*ABOUT THIS TASK*.
Exactly as written, output each of the lines below, with no images.
*** Opening THE RECORDS ***
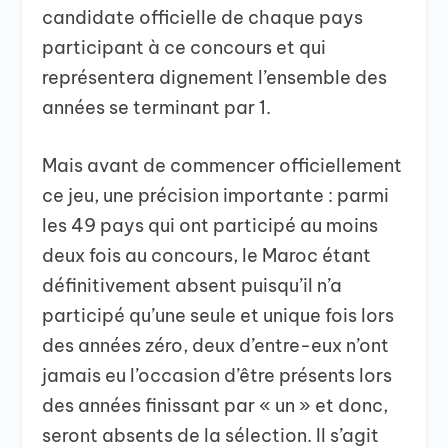
candidate officielle de chaque pays
participant à ce concours et qui
représentera dignement l’ensemble des
années se terminant par 1.
Mais avant de commencer officiellement
ce jeu, une précision importante : parmi
les 49 pays qui ont participé au moins
deux fois au concours, le Maroc étant
définitivement absent puisqu’il n’a
participé qu’une seule et unique fois lors
des années zéro, deux d’entre-eux n’ont
jamais eu l’occasion d’être présents lors
des années finissant par « un » et donc,
seront absents de la sélection. Il s’agit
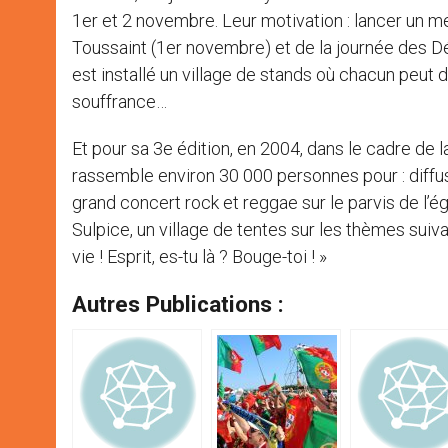
1er et 2 novembre. Leur motivation : lancer un m
Toussaint (1er novembre) et de la journée des D
est installé un village de stands où chacun peut d
souffrance…
Et pour sa 3e édition, en 2004, dans le cadre de
rassemble environ 30 000 personnes pour : diffus
grand concert rock et reggae sur le parvis de l’égl
Sulpice, un village de tentes sur les thèmes suiva
vie ! Esprit, es-tu là ? Bouge-toi ! »
Autres Publications :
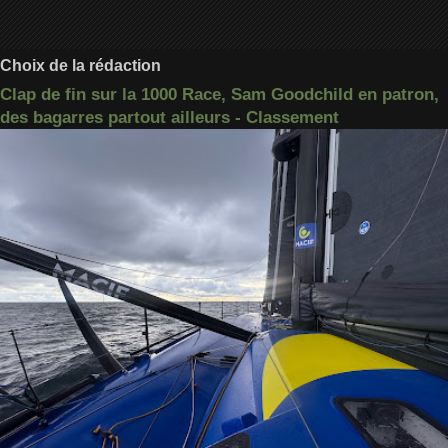
Choix de la rédaction
Clap de fin sur la 1000 Race, Sam Goodchild en patron,
des bagarres partout ailleurs - Classement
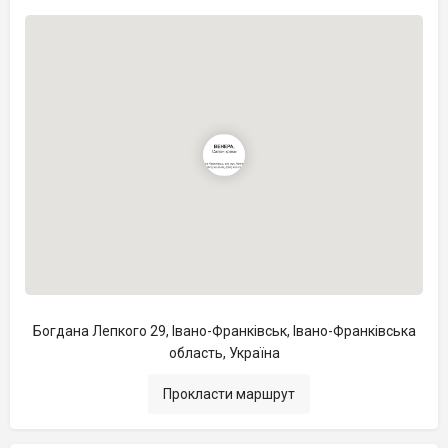
Богдана Лепкого 29, Івано-Франківськ, Івано-Франківська
область, Україна
Прокласти маршрут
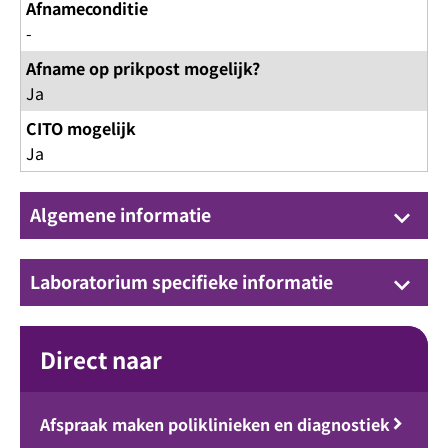
Afnameconditie
-
Afname op prikpost mogelijk?
Ja
CITO mogelijk
Ja
Algemene informatie
keyboard_arrow_down
Laboratorium specifieke informatie
keyboard_arrow_down
Direct naar
Afspraak maken poliklinieken en diagnostiek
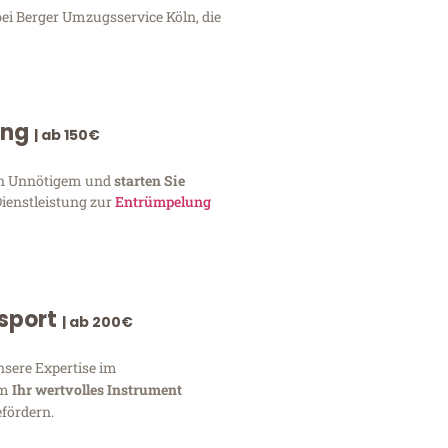
ei Berger Umzugsservice Köln, die
ung
| ab 150€
von Unnötigem und
starten Sie
Dienstleistung zur
Entrümpelung
nsport
| ab 200€
nsere Expertise im
um
Ihr wertvolles Instrument
fördern.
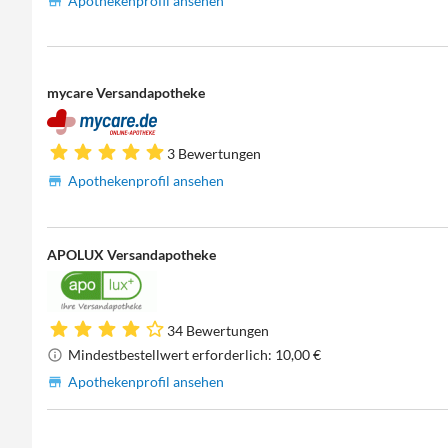
Apothekenprofil ansehen
mycare Versandapotheke
3 Bewertungen
Apothekenprofil ansehen
APOLUX Versandapotheke
34 Bewertungen
Mindestbestellwert erforderlich: 10,00 €
Apothekenprofil ansehen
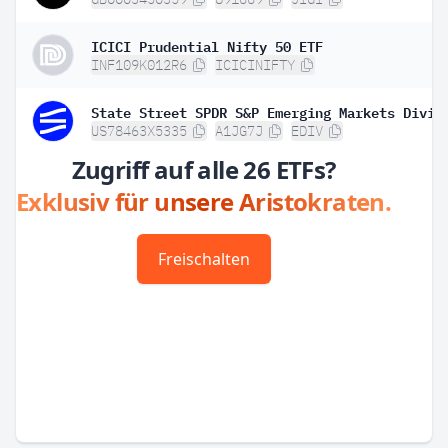
ICICI Prudential Nifty 50 ETF
INF109K012R6
ICICINIFTY
US78463X5335
A1JG7J
EDIV
Zugriff auf alle 26 ETFs?
Exklusiv für unsere Aristokraten.
Freischalten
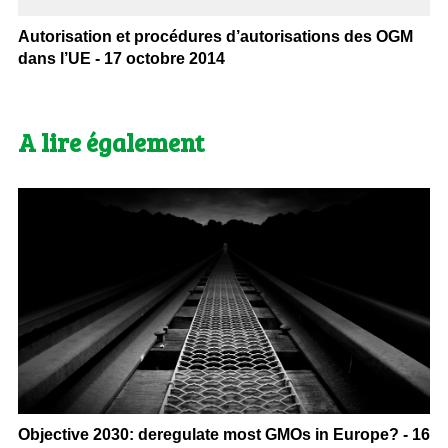
Autorisation et procédures d’autorisations des OGM
dans l’UE - 17 octobre 2014
A lire également
Objective 2030: deregulate most GMOs in Europe? - 16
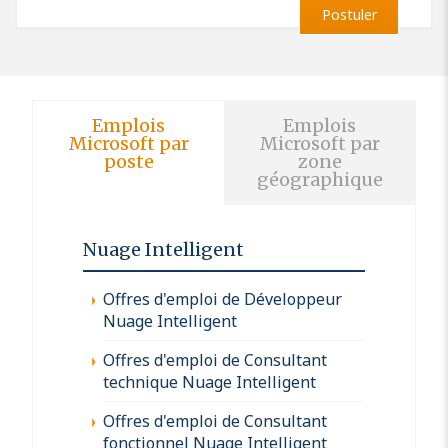
Postuler
Emplois
Emplois
Microsoft par
Microsoft par
poste
zone
géographique
Nuage Intelligent
Offres d'emploi de Développeur
Nuage Intelligent
Offres d'emploi de Consultant
technique Nuage Intelligent
Offres d'emploi de Consultant
fonctionnel Nuage Intelligent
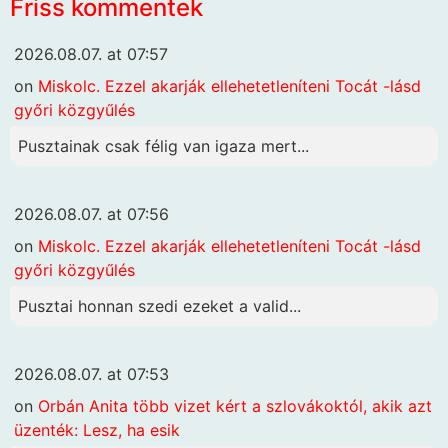
Friss kommentek
2026.08.07. at 07:57
on
Miskolc. Ezzel akarják ellehetetleníteni Tocát -lásd
győri közgyűlés
Pusztainak csak félig van igaza mert...
2026.08.07. at 07:56
on
Miskolc. Ezzel akarják ellehetetleníteni Tocát -lásd
győri közgyűlés
Pusztai honnan szedi ezeket a valid...
2026.08.07. at 07:53
on
Orbán Anita több vizet kért a szlovákoktól, akik azt
üzenték: Lesz, ha esik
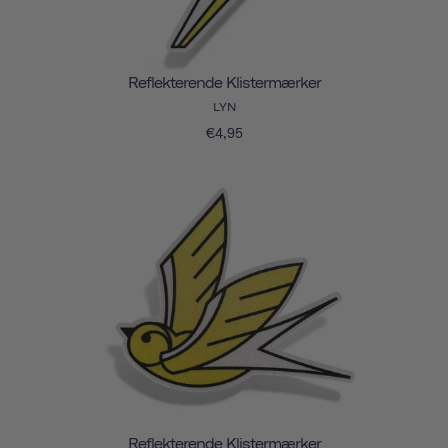
Reflekterende Klistermærker
LYN
€4,95
Reflekterende Klistermærker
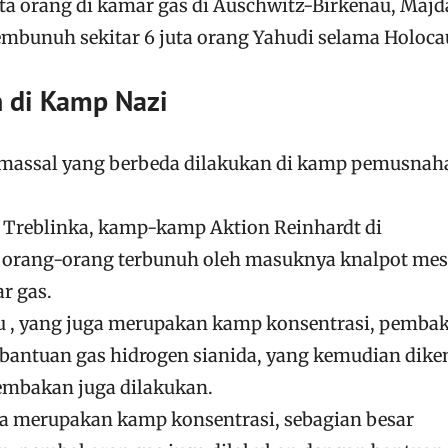
uta orang di kamar gas di Auschwitz-Birkenau, Majd
mbunuh sekitar 6 juta orang Yahudi selama Holoca
 di Kamp Nazi
assal yang berbeda dilakukan di kamp pemusnah
n Treblinka, kamp-kamp Aktion Reinhardt di
orang-orang terbunuh oleh masuknya knalpot mes
r gas.
u , yang juga merupakan kamp konsentrasi, pemba
bantuan gas hidrogen sianida, yang kemudian dike
embakan juga dilakukan.
ga merupakan kamp konsentrasi, sebagian besar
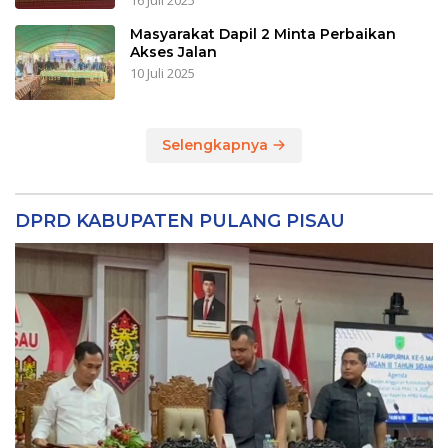
16 Juli 2025
Masyarakat Dapil 2 Minta Perbaikan
Akses Jalan
10 Juli 2025
Selengkapnya
DPRD KABUPATEN PULANG PISAU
*** Closing THE RECORDS ***
*EXERCISE SOLUTION*.
candidate officielle de chaque pays
participant à ce concours et qui
représentera dignement l’ensemble des
années se terminant par 1.
Mais avant de commencer officiellement
ce jeu, une précision importante : parmi
les 49 pays qui ont participé au moins
deux fois au concours, le Maroc étant
définitivement absent puisqu’il n’a
participé qu’une seule et unique fois lors
des années zéro, deux d’entre-eux n’ont
jamais eu l’occasion d’être présents lors
des années finissant par « un » et donc,
seront absents de la sélection. Il s’agit
1er et 2 novembre. Leur motivation : lancer un m
Toussaint (1er novembre) et de la journée des D
est installé un village de stands où chacun peut d
souffrance…
Et pour sa 3e édition, en 2004, dans le cadre de
rassemble environ 30 000 personnes pour : diffus
grand concert rock et reggae sur le parvis de l’égl
Sulpice, un village de tentes sur les thèmes suiva
vie ! Esprit, es-tu là ? Bouge-toi ! »
Autres Publications :
Choix de la rédaction
Clap de fin sur la 1000 Race, Sam Goodchild en patron,
des bagarres partout ailleurs - Classement
Богдана Лепкого 29, Івано-Франківськ, Івано-Франківська
область, Україна
Прокласти маршрут
Afnameconditie
-
Afname op prikpost mogelijk?
Ja
CITO mogelijk
Ja
Algemene informatie
keyboard_arrow_down
Laboratorium specifieke informatie
keyboard_arrow_down
Direct naar
Afspraak maken poliklinieken en diagnostiek
ei Berger Umzugsservice Köln, die
ung
| ab 150€
von Unnötigem und
starten Sie
Dienstleistung zur
Entrümpelung
nsport
| ab 200€
nsere Expertise im
um
Ihr wertvolles Instrument
fördern.
Apothekenprofil ansehen
mycare Versandapotheke
3 Bewertungen
Apothekenprofil ansehen
APOLUX Versandapotheke
34 Bewertungen
Mindestbestellwert erforderlich: 10,00 €
Apothekenprofil ansehen
ICICI Prudential Nifty 50 ETF
INF109K012R6
ICICINIFTY
US78463X5335
A1JG7J
EDIV
Zugriff auf alle 26 ETFs?
Exklusiv für unsere Aristokraten.
Freischalten
Autorisation et procédures d’autorisations des OGM
dans l’UE - 17 octobre 2014
A lire également
Objective 2030: deregulate most GMOs in Europe? - 16
Postuler
Emplois
Emplois
Microsoft par
Microsoft par
poste
zone
géographique
Nuage Intelligent
Offres d'emploi de Développeur
Nuage Intelligent
Offres d'emploi de Consultant
technique Nuage Intelligent
Offres d'emploi de Consultant
fonctionnel Nuage Intelligent
Friss kommentek
2026.08.07. at 07:57
on
Miskolc. Ezzel akarják ellehetetleníteni Tocát -lásd
győri közgyűlés
Pusztainak csak félig van igaza mert...
2026.08.07. at 07:56
on
Miskolc. Ezzel akarják ellehetetleníteni Tocát -lásd
győri közgyűlés
Pusztai honnan szedi ezeket a valid...
2026.08.07. at 07:53
on
Orbán Anita több vizet kért a szlovákoktól, akik azt
üzenték: Lesz, ha esik
Reflekterende Klistermærker
LYN
€4,95
Reflekterende Klistermærker
uta orang di kamar gas di Auschwitz-Birkenau, Majd
mbunuh sekitar 6 juta orang Yahudi selama Holoca
 di Kamp Nazi
assal yang berbeda dilakukan di kamp pemusnah
n Treblinka, kamp-kamp Aktion Reinhardt di
orang-orang terbunuh oleh masuknya knalpot mes
r gas.
u , yang juga merupakan kamp konsentrasi, pemba
bantuan gas hidrogen sianida, yang kemudian dike
embakan juga dilakukan.
ga merupakan kamp konsentrasi, sebagian besar
16 Juli 2025
Masyarakat Dapil 2 Minta Perbaikan
Akses Jalan
10 Juli 2025
Selengkapnya
DPRD KABUPATEN PULANG PISAU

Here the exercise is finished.